President Olsen looked out the window at the White House lawn and thought about the implications of a cyberbrain running the world. The cyberbrain would be constantly receiving data streams from an infinite number of sources. It would be creating data trends, and from the data trends, identifying outliers in the data to be examined more closely to determine if they were threats.

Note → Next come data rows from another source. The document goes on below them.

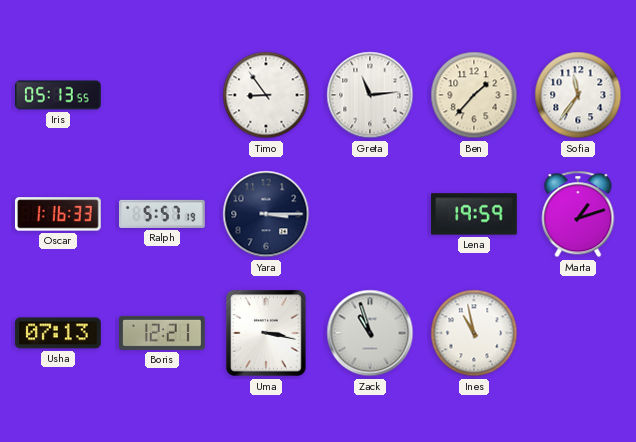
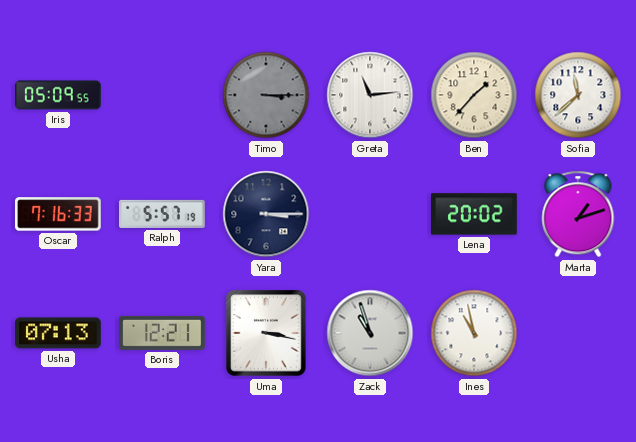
Iris: 05:13 -> 05:09
Timo: 8:54 -> 3:15
Timo dial: white -> grey
Sofia: 11:36 -> 11:38
Oscar: 1:16 -> 7:16
Lena: 19:59 -> 20:02
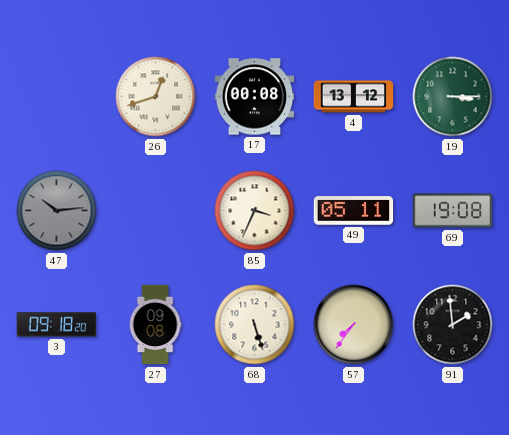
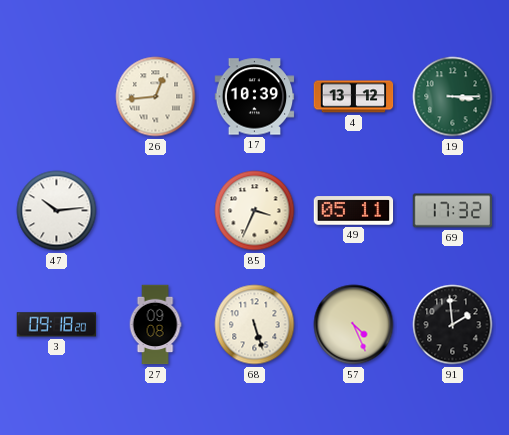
26: 12:42 -> 12:44
17: 00:08 -> 10:39
47 dial: grey -> white
69: 19:08 -> 17:32
57: 7:36 -> 4:26
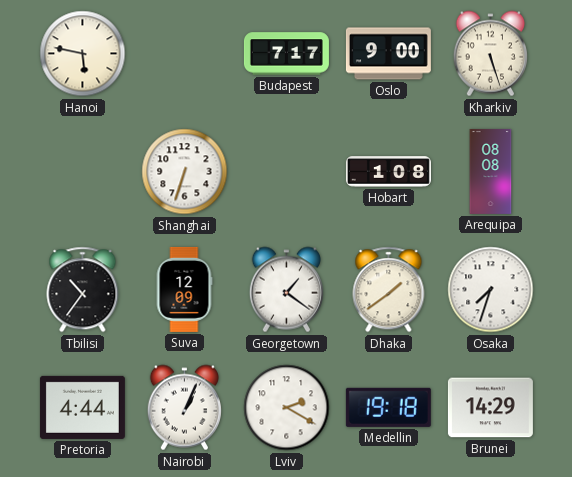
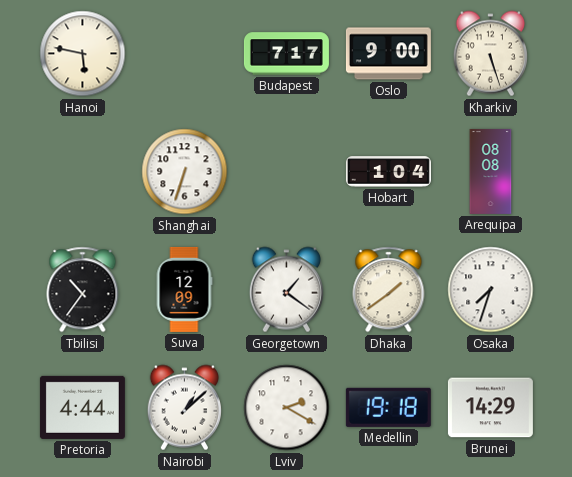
Hobart: 1:08 -> 1:04
Nairobi: 1:04 -> 1:08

The cyberbrain would be a layer above mankind in the scheme of things, an image of stone and clay. It didn’t seem right to let a machine have full autonomy over the decisions of life, death and work, but this was the future Chuck was proposing. President Olsen had been raised by his mother to believe God did not intend for his children to be afraid or to fear the idols of stone and clay. He remembered his mother reading from the Bible, stories of God’s wrath pouring down on the idol worshipers and commanding the Israelites not to worship idols. Could he, as president of the most powerful country in the world, condone the implementation of the cyberbrain? If the U.S. created the cyberbrain and governed its directions, then he reasoned, it would be better. But how could life be better when people were only cogs in the giant wheel controlled by machine?